Project and Setup Tutorial Presentation https://www.youtube.com/watch?v=o72IUbud1Zg
We are building a website of recommender systems to recommend movies to users. It is essential and exciting because films are very close to our daily life and the performance of the recommended system will affect the users’ experience.
We implemented three architectures in our recommendation system, the matrix factorization, content-based filter and user-based filter based on the public dataset on Kaggle.
We have a literature review on some related papers to seek inspiration.
Autorec: Autoencoders meet collaborative filtering [1]
This essay proposes AutoRec, a new Collective Filter (CF) model based on the autoencoder paradigm; our interest in this paradigm stems from the recent successes of (deep) neural network models for vision and speech tasks. The authors argue that AutoRec has representational and computational advantages over existing neural approaches to CF, and demonstrate empirically that it outperforms the current state-of-the-art methods.
Collaborative denoising auto-encoders for top-n recommender systems [2]
In this paper, the researchers present a new model-based collaborative filtering (CF) method for top-N recommendation called Collaborative. Denoising Auto-Encoder (CDAE). CDAE assumes that whatever user-item interactions are observed are a corrupted version of the user’s full preference set. The model learns latent representations of corrupted user-item preferences that can best reconstruct the full input.1 This also means, during training, the authors feed the model a subset of a user’s item set and train the model to recover the whole item set; at prediction time, the model recommends new items to the user given the existing preference set as input. Training on corrupted data effectively recovers co-preference patterns. This essay shows that this is an effective approach for collaborative filtering.
A Practical Introduction to Information Retrieval and Text Mining. Chapters 10 - Section 10.4, Chapters 11 [3]
We have learnt how machine learning can be used to combine multiple scoring factors to optimize the ranking of documents in web search and learn techniques used in recommender systems (also called filtering systems), including content-based recommendation/filtering and collaborative filtering.
Deep Learning Based Recommender System [4]

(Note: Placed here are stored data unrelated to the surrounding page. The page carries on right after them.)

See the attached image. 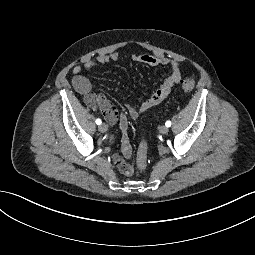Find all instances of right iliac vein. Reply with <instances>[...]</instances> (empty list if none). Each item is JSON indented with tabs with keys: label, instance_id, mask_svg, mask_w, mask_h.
Listing matches in <instances>:
<instances>
[{
	"label": "right iliac vein",
	"instance_id": "obj_1",
	"mask_svg": "<svg viewBox=\"0 0 255 255\" xmlns=\"http://www.w3.org/2000/svg\"><path fill=\"white\" fill-rule=\"evenodd\" d=\"M98 129L100 132L104 133L108 130V126L105 123H102L99 125Z\"/></svg>",
	"mask_w": 255,
	"mask_h": 255
}]
</instances>
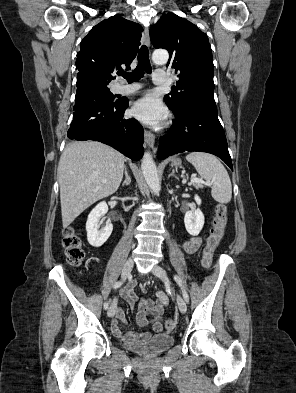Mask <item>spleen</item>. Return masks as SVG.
<instances>
[{
    "label": "spleen",
    "mask_w": 296,
    "mask_h": 393,
    "mask_svg": "<svg viewBox=\"0 0 296 393\" xmlns=\"http://www.w3.org/2000/svg\"><path fill=\"white\" fill-rule=\"evenodd\" d=\"M205 180L211 183V195L219 203H228L232 198V185L227 170L213 155L203 152H192L186 156Z\"/></svg>",
    "instance_id": "spleen-1"
}]
</instances>
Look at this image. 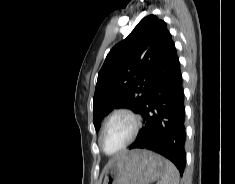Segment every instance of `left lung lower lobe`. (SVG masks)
Masks as SVG:
<instances>
[{
    "instance_id": "obj_1",
    "label": "left lung lower lobe",
    "mask_w": 235,
    "mask_h": 184,
    "mask_svg": "<svg viewBox=\"0 0 235 184\" xmlns=\"http://www.w3.org/2000/svg\"><path fill=\"white\" fill-rule=\"evenodd\" d=\"M140 114L145 120L129 147L152 150L185 169V127L182 76L171 34L166 37Z\"/></svg>"
}]
</instances>
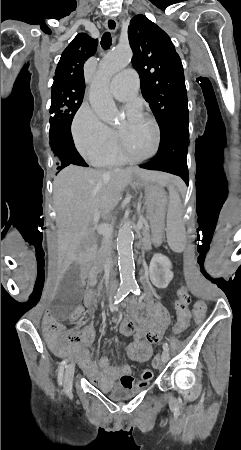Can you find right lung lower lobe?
I'll return each mask as SVG.
<instances>
[{"label":"right lung lower lobe","mask_w":241,"mask_h":450,"mask_svg":"<svg viewBox=\"0 0 241 450\" xmlns=\"http://www.w3.org/2000/svg\"><path fill=\"white\" fill-rule=\"evenodd\" d=\"M65 156L68 158L69 164L88 166L80 154L77 152L73 141H67L65 144Z\"/></svg>","instance_id":"98d812e1"}]
</instances>
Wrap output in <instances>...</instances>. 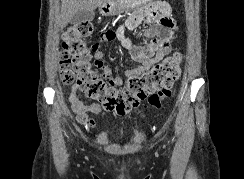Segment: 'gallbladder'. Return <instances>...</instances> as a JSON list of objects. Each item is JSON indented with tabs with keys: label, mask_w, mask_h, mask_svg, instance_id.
Segmentation results:
<instances>
[{
	"label": "gallbladder",
	"mask_w": 244,
	"mask_h": 179,
	"mask_svg": "<svg viewBox=\"0 0 244 179\" xmlns=\"http://www.w3.org/2000/svg\"><path fill=\"white\" fill-rule=\"evenodd\" d=\"M95 14L93 10H82V12H77L73 18L70 20V24H82V22H91L93 20Z\"/></svg>",
	"instance_id": "1"
}]
</instances>
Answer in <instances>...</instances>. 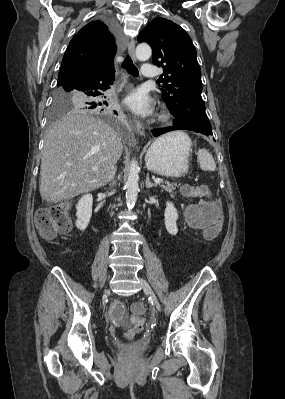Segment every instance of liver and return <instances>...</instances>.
<instances>
[{
	"mask_svg": "<svg viewBox=\"0 0 285 399\" xmlns=\"http://www.w3.org/2000/svg\"><path fill=\"white\" fill-rule=\"evenodd\" d=\"M122 150L113 128L72 110L47 134L40 167L42 200L58 203L106 185Z\"/></svg>",
	"mask_w": 285,
	"mask_h": 399,
	"instance_id": "6515ba94",
	"label": "liver"
}]
</instances>
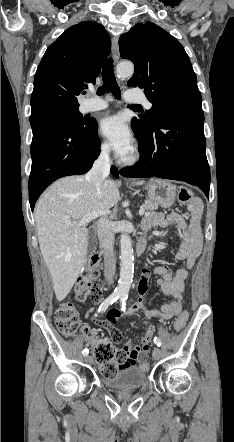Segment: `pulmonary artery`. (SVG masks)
<instances>
[{"label": "pulmonary artery", "mask_w": 234, "mask_h": 442, "mask_svg": "<svg viewBox=\"0 0 234 442\" xmlns=\"http://www.w3.org/2000/svg\"><path fill=\"white\" fill-rule=\"evenodd\" d=\"M126 102L129 103H142L147 109L151 108V103L141 95H135L132 93H127L125 95ZM108 108V103L100 98H98L94 92H91V98L87 99L83 103V110L85 112H96L102 111Z\"/></svg>", "instance_id": "1"}]
</instances>
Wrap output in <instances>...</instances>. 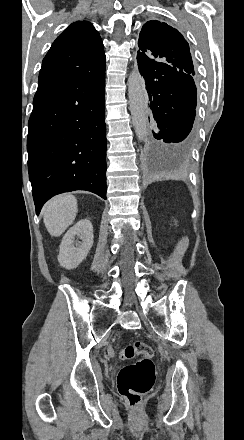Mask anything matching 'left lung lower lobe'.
I'll use <instances>...</instances> for the list:
<instances>
[{"mask_svg": "<svg viewBox=\"0 0 244 440\" xmlns=\"http://www.w3.org/2000/svg\"><path fill=\"white\" fill-rule=\"evenodd\" d=\"M152 110L145 148L152 156L179 153L193 138L197 91L193 76L164 66L138 64ZM152 132V133H151Z\"/></svg>", "mask_w": 244, "mask_h": 440, "instance_id": "0a47b994", "label": "left lung lower lobe"}]
</instances>
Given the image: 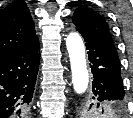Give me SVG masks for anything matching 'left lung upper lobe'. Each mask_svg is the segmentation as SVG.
<instances>
[{
    "mask_svg": "<svg viewBox=\"0 0 133 118\" xmlns=\"http://www.w3.org/2000/svg\"><path fill=\"white\" fill-rule=\"evenodd\" d=\"M73 23L77 29L88 33L90 36L104 42H109L114 45V40L110 33V29L106 21L93 9L80 6L73 15ZM124 102L104 101L99 103L93 97V94H88L78 102V109L81 116H93L96 113H111L120 111L123 108Z\"/></svg>",
    "mask_w": 133,
    "mask_h": 118,
    "instance_id": "1",
    "label": "left lung upper lobe"
}]
</instances>
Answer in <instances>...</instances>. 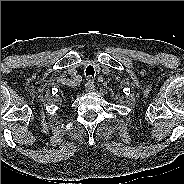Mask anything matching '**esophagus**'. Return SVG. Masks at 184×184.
<instances>
[{"mask_svg": "<svg viewBox=\"0 0 184 184\" xmlns=\"http://www.w3.org/2000/svg\"><path fill=\"white\" fill-rule=\"evenodd\" d=\"M94 88L93 79L89 78L85 84V89L87 92H91L94 91Z\"/></svg>", "mask_w": 184, "mask_h": 184, "instance_id": "34e87169", "label": "esophagus"}]
</instances>
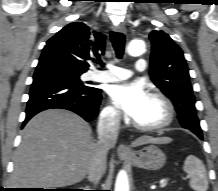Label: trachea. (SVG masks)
Listing matches in <instances>:
<instances>
[{
  "mask_svg": "<svg viewBox=\"0 0 218 191\" xmlns=\"http://www.w3.org/2000/svg\"><path fill=\"white\" fill-rule=\"evenodd\" d=\"M110 39L112 42V45L114 47L115 53L117 58L121 59L124 54V48H125V36L121 32H110ZM96 63L102 64V61L100 58L95 60Z\"/></svg>",
  "mask_w": 218,
  "mask_h": 191,
  "instance_id": "3493384b",
  "label": "trachea"
}]
</instances>
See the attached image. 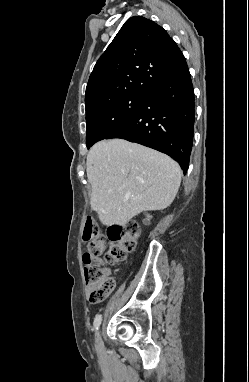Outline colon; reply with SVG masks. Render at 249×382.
<instances>
[{"mask_svg": "<svg viewBox=\"0 0 249 382\" xmlns=\"http://www.w3.org/2000/svg\"><path fill=\"white\" fill-rule=\"evenodd\" d=\"M98 233L97 222L88 216L84 221L82 237L88 242V251L84 253L83 261L91 302L103 301L114 290L115 282L107 276L103 264H117L127 260L136 248L140 226L136 222L112 226L108 232L111 245L104 258L101 255L105 251L106 241Z\"/></svg>", "mask_w": 249, "mask_h": 382, "instance_id": "5ec220e1", "label": "colon"}]
</instances>
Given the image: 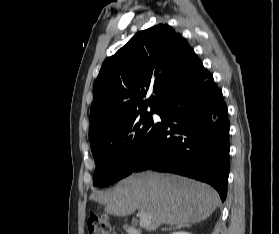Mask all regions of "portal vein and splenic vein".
I'll list each match as a JSON object with an SVG mask.
<instances>
[{
  "mask_svg": "<svg viewBox=\"0 0 279 234\" xmlns=\"http://www.w3.org/2000/svg\"><path fill=\"white\" fill-rule=\"evenodd\" d=\"M139 215H140V222H139L140 227H148L150 224V220L148 216L143 212H140Z\"/></svg>",
  "mask_w": 279,
  "mask_h": 234,
  "instance_id": "1",
  "label": "portal vein and splenic vein"
}]
</instances>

In the essay, the researchers provided an extensive review of the most notable works to date on deep learning-based recommender systems. They proposed a two-dimensional classification scheme for organizing and clustering existing publications. They also conduct a brief statistical analysis of these works to identify the contributions and characteristics of these studies. They highlight a bunch of influential research prototypes and analyze their advantages/disadvantages and applicable scenarios. The goal of this essay is to thoroughly review the literature on the advances of deep learning-based recommender systems. It provides a panorama with which readers can quickly understand and step into the field of deep learning-based recommendation.
We searched online on different platforms to find the best movie dataset for our recommendation system. After the comparison, we find the “TMDB 5000 Movie Dataset” from Kaggle [5], which is the most suitable one for the project. In this dataset, there are about 5000 movie rows and many useful columns from two CSV files so that we could set up our recommender system based on various content. For instance, the famous movie Avatar has the genres of action, adventure, and fantasy, the language of English, the production company Twentieth Century Fox Film Corporation, and a popular value from the first file.
We developed a website that is used for recommending movies to the user. The website is based on the three recommender system algorithms:
- Content-based Filter System
The users could use this system by searching for a movie, and the system will show ten relevant movies based on the input movie. This recommendation system is based on two kinds of filters.
- The overview expresses the basic content of the movie and we use the overview to build a TF-IDF matrix to get similar movies.
- The keyword, cast, crew, and genres are also good for finding the relevant movies that the users may like so we create a count vector for these factors to get the relevant movies. Each filter would return the top 5 relevant movies so the whole content-based filter system would return 10 movies for the users.
- User-based Filter System
The users could use this system by searching for a movie based on the movie's genre. The system will show top 50 relevant movies and show them in different genres. In this project, we don't ask new users to rating movies, the users only need to search movies based on genre types. And we focus on recommending movies by genres.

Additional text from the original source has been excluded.